Saint Karion lived in Scetis in Egypt during the fourth century. He became a monk and left his wife and two children behind in the world. When a famine struck Egypt, Saint Karion’s wife brought the children to the monastery and complained of their poverty and difficulties. The saint took his son, Zachariah, and the daughter remained with the mother.
He raised his son at the skete, and everyone knew that Zachariah was his son. When the lad grew up, the brethren began to grumble. The father and his son then went into the Thebaid, but complaints about them arose there, too. Then Saint Zachariah went to Lake Nitria, immersing himself in the foul-smelling water up to his nostrils and he stayed there for an hour.

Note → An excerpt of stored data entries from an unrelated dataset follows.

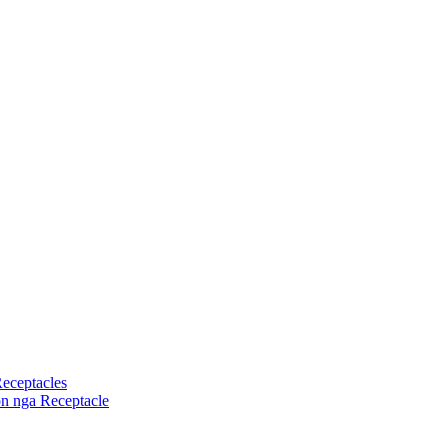
eceptacles
n nga Receptacle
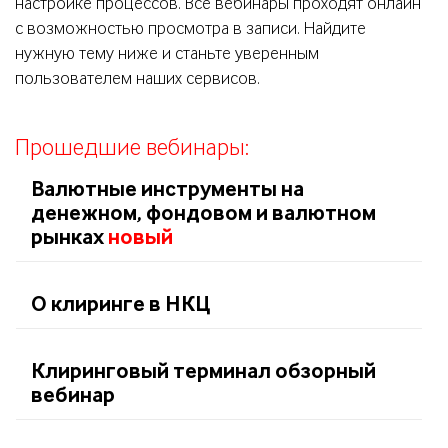
настройке процессов. Все вебинары проходят онлайн
с возможностью просмотра в записи. Найдите
нужную тему ниже и станьте уверенным
пользователем наших сервисов.
Прошедшие вебинары:
Валютные инструменты на
денежном, фондовом и валютном
рынках
новый
О клиринге в НКЦ
Клиринговый терминал обзорный
вебинар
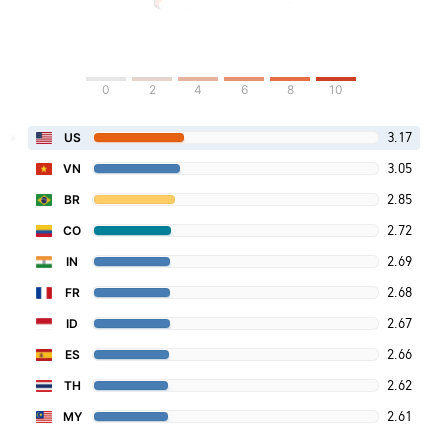
0
2
4
6
8
10
3.17
US
3.05
VN
2.85
BR
2.72
CO
2.69
IN
2.68
FR
2.67
ID
2.66
ES
2.62
TH
2.61
MY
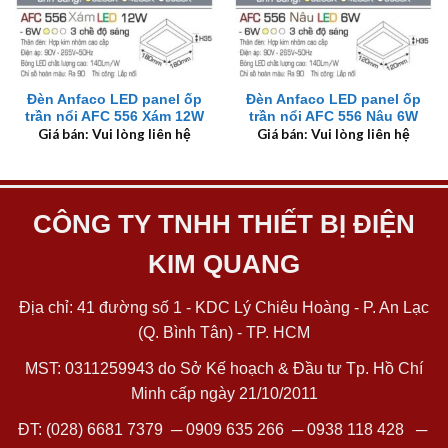
Đèn Anfaco LED panel ốp
Đèn Anfaco LED panel ốp
trần nổi AFC 556 Xám 12W
trần nổi AFC 556 Nâu 6W
Giá bán: Vui lòng liên hệ
Giá bán: Vui lòng liên hệ
CÔNG TY TNHH THIẾT BỊ ĐIỆN
KIM QUANG
Địa chỉ: 41 đường số 1 - KDC Lý Chiêu Hoàng - P. An Lạc
(Q. Bình Tân) - TP. HCM
MST: 0311259943 do Sở Kế hoạch & Đầu tư Tp. Hồ Chí
Minh cấp ngày 21/10/2011
ĐT:
(028) 6681 7379
─
0909 635 266
─
0938 118 428
─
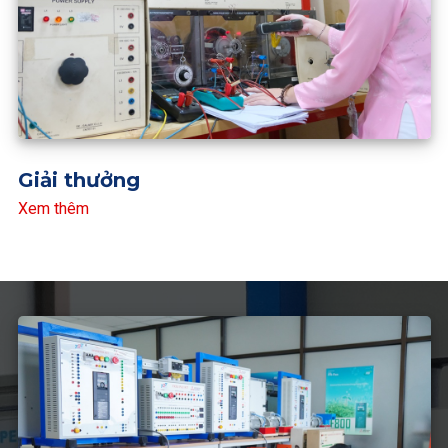
Giải thưởng
Xem thêm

His face and his body were covered with welts, and he looked like a leper. Even his own father hardly recognized him.
The next time Saint Zachariah came for Holy Communion, it was revealed to the Saint Isidore the Presbyter what Zachariah had done. The holy priest said to him, “Child, last Sunday you communed as a man, but now you receive as an angel.”
After the death of his father, Saint Zachariah began to struggle together with Saint Moses the Black (August 28). “What must I do, to be saved?” asked Saint Moses. Hearing this, Saint Zachariah fell to his knees and said: “Why do you ask this of me, Father?”
“Believe me, my child, Zachariah,” Saint Moses continued, “I saw the Holy Spirit come down upon you, and that is why I ask you.”
Saint Zachariah then took the koukoulion (cowl) from his head, trampling it under his feet. After putting it on again he said, “If a man is not willing to be treated this way, he cannot be a monk.”
Saint Moses asked Zachariah just before his death, “What do you see, brother?”
“Isn’t it better if I keep silent, Father?” Saint Zachariah replied.
“Yes, child, remain silent”, agreed Saint Moses.
When the soul of Saint Zachariah was leaving his body, Abba Isidore lifted his gaze toward the heavens and said, “Rejoice, Zachariah my child, for the gates of the Kingdom of Heaven are opened to you.”
Saint Zachariah died towards the end of the fourth century and was buried in Skete with the Fathers.